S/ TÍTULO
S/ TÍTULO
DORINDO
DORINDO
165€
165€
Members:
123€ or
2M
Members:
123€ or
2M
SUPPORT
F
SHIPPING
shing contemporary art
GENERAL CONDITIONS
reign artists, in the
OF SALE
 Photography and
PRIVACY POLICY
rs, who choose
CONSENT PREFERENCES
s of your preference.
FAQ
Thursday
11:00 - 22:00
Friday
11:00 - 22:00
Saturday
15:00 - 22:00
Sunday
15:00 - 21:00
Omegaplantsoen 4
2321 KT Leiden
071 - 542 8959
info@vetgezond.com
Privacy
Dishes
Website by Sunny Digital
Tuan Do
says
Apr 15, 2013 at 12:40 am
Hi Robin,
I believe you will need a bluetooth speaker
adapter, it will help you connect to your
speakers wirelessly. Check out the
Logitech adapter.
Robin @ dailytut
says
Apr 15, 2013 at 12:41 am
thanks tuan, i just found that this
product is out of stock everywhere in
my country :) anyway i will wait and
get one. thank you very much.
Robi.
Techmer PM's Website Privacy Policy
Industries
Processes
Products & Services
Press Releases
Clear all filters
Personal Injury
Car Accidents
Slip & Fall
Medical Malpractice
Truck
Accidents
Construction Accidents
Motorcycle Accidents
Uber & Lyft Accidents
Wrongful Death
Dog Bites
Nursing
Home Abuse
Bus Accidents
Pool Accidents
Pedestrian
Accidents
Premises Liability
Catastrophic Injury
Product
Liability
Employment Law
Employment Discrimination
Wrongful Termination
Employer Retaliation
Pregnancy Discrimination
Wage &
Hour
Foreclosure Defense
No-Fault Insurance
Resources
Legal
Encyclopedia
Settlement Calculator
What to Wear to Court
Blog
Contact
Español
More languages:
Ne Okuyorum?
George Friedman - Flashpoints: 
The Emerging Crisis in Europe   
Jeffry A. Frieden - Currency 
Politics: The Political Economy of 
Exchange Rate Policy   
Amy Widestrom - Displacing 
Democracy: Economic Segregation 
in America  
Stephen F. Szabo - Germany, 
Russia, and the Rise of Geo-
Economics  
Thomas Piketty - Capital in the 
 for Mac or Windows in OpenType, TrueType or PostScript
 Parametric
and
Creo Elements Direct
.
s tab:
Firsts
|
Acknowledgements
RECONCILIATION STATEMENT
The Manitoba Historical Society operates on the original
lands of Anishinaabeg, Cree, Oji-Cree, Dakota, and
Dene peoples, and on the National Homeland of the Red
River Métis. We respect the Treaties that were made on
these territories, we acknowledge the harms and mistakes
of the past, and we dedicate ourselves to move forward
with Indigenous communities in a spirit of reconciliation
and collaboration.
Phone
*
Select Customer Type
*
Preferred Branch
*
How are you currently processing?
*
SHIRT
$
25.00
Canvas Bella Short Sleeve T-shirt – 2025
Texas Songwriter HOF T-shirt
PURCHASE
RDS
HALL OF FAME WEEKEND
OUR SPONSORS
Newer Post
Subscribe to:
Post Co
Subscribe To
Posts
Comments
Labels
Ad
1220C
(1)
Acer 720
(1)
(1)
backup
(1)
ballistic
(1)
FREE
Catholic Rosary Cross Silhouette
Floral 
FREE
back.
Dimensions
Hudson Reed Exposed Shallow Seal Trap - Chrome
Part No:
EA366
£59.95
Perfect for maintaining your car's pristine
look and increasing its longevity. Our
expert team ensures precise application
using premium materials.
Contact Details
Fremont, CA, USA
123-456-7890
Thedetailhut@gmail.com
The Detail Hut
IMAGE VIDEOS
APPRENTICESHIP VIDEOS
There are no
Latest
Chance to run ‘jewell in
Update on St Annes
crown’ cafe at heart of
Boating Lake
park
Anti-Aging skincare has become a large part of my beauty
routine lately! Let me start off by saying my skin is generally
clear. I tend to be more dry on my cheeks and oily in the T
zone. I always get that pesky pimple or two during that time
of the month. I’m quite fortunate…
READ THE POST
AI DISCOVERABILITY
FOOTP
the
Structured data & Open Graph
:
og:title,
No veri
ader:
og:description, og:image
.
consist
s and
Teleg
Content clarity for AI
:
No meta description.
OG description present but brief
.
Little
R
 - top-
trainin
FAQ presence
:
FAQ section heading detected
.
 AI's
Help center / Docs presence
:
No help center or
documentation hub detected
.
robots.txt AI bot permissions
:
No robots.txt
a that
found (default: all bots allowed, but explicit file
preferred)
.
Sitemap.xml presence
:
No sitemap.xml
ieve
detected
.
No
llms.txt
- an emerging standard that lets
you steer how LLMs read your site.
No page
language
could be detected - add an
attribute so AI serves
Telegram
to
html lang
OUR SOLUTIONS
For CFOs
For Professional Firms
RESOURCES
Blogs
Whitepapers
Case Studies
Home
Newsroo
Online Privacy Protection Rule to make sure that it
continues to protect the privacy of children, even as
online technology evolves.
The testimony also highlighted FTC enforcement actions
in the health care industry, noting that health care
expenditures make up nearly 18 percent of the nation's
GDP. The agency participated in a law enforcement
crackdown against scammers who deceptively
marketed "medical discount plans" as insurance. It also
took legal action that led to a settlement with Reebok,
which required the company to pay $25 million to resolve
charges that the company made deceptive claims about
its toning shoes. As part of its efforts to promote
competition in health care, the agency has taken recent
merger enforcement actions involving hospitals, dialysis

TASK DIRECTIONS.
Return the records in their entirety. Keep every character as it is.

SOLUTION BELOW.
S/ TÍTULO
S/ TÍTULO
DORINDO
DORINDO
165€
165€
Members:
123€ or
2M
Members:
123€ or
2M
SUPPORT
F
SHIPPING
shing contemporary art
GENERAL CONDITIONS
reign artists, in the
OF SALE
 Photography and
PRIVACY POLICY
rs, who choose
CONSENT PREFERENCES
s of your preference.
FAQ
Thursday
11:00 - 22:00
Friday
11:00 - 22:00
Saturday
15:00 - 22:00
Sunday
15:00 - 21:00
Omegaplantsoen 4
2321 KT Leiden
071 - 542 8959
info@vetgezond.com
Privacy
Dishes
Website by Sunny Digital
Tuan Do
says
Apr 15, 2013 at 12:40 am
Hi Robin,
I believe you will need a bluetooth speaker
adapter, it will help you connect to your
speakers wirelessly. Check out the
Logitech adapter.
Robin @ dailytut
says
Apr 15, 2013 at 12:41 am
thanks tuan, i just found that this
product is out of stock everywhere in
my country :) anyway i will wait and
get one. thank you very much.
Robi.
Techmer PM's Website Privacy Policy
Industries
Processes
Products & Services
Press Releases
Clear all filters
Personal Injury
Car Accidents
Slip & Fall
Medical Malpractice
Truck
Accidents
Construction Accidents
Motorcycle Accidents
Uber & Lyft Accidents
Wrongful Death
Dog Bites
Nursing
Home Abuse
Bus Accidents
Pool Accidents
Pedestrian
Accidents
Premises Liability
Catastrophic Injury
Product
Liability
Employment Law
Employment Discrimination
Wrongful Termination
Employer Retaliation
Pregnancy Discrimination
Wage &
Hour
Foreclosure Defense
No-Fault Insurance
Resources
Legal
Encyclopedia
Settlement Calculator
What to Wear to Court
Blog
Contact
Español
More languages:
Ne Okuyorum?
George Friedman - Flashpoints: 
The Emerging Crisis in Europe   
Jeffry A. Frieden - Currency 
Politics: The Political Economy of 
Exchange Rate Policy   
Amy Widestrom - Displacing 
Democracy: Economic Segregation 
in America  
Stephen F. Szabo - Germany, 
Russia, and the Rise of Geo-
Economics  
Thomas Piketty - Capital in the 
 for Mac or Windows in OpenType, TrueType or PostScript
 Parametric
and
Creo Elements Direct
.
s tab:
Firsts
|
Acknowledgements
RECONCILIATION STATEMENT
The Manitoba Historical Society operates on the original
lands of Anishinaabeg, Cree, Oji-Cree, Dakota, and
Dene peoples, and on the National Homeland of the Red
River Métis. We respect the Treaties that were made on
these territories, we acknowledge the harms and mistakes
of the past, and we dedicate ourselves to move forward
with Indigenous communities in a spirit of reconciliation
and collaboration.
Phone
*
Select Customer Type
*
Preferred Branch
*
How are you currently processing?
*
SHIRT
$
25.00
Canvas Bella Short Sleeve T-shirt – 2025
Texas Songwriter HOF T-shirt
PURCHASE
RDS
HALL OF FAME WEEKEND
OUR SPONSORS
Newer Post
Subscribe to:
Post Co
Subscribe To
Posts
Comments
Labels
Ad
1220C
(1)
Acer 720
(1)
(1)
backup
(1)
ballistic
(1)
FREE
Catholic Rosary Cross Silhouette
Floral 
FREE
back.
Dimensions
Hudson Reed Exposed Shallow Seal Trap - Chrome
Part No:
EA366
£59.95
Perfect for maintaining your car's pristine
look and increasing its longevity. Our
expert team ensures precise application
using premium materials.
Contact Details
Fremont, CA, USA
123-456-7890
Thedetailhut@gmail.com
The Detail Hut
IMAGE VIDEOS
APPRENTICESHIP VIDEOS
There are no
Latest
Chance to run ‘jewell in
Update on St Annes
crown’ cafe at heart of
Boating Lake
park
Anti-Aging skincare has become a large part of my beauty
routine lately! Let me start off by saying my skin is generally
clear. I tend to be more dry on my cheeks and oily in the T
zone. I always get that pesky pimple or two during that time
of the month. I’m quite fortunate…
READ THE POST
AI DISCOVERABILITY
FOOTP
the
Structured data & Open Graph
:
og:title,
No veri
ader:
og:description, og:image
.
consist
s and
Teleg
Content clarity for AI
:
No meta description.
OG description present but brief
.
Little
R
 - top-
trainin
FAQ presence
:
FAQ section heading detected
.
 AI's
Help center / Docs presence
:
No help center or
documentation hub detected
.
robots.txt AI bot permissions
:
No robots.txt
a that
found (default: all bots allowed, but explicit file
preferred)
.
Sitemap.xml presence
:
No sitemap.xml
ieve
detected
.
No
llms.txt
- an emerging standard that lets
you steer how LLMs read your site.
No page
language
could be detected - add an
attribute so AI serves
Telegram
to
html lang
OUR SOLUTIONS
For CFOs
For Professional Firms
RESOURCES
Blogs
Whitepapers
Case Studies
Home
Newsroo
Online Privacy Protection Rule to make sure that it
continues to protect the privacy of children, even as
online technology evolves.
The testimony also highlighted FTC enforcement actions
in the health care industry, noting that health care
expenditures make up nearly 18 percent of the nation's
GDP. The agency participated in a law enforcement
crackdown against scammers who deceptively
marketed "medical discount plans" as insurance. It also
took legal action that led to a settlement with Reebok,
which required the company to pay $25 million to resolve
charges that the company made deceptive claims about
its toning shoes. As part of its efforts to promote
competition in health care, the agency has taken recent
merger enforcement actions involving hospitals, dialysis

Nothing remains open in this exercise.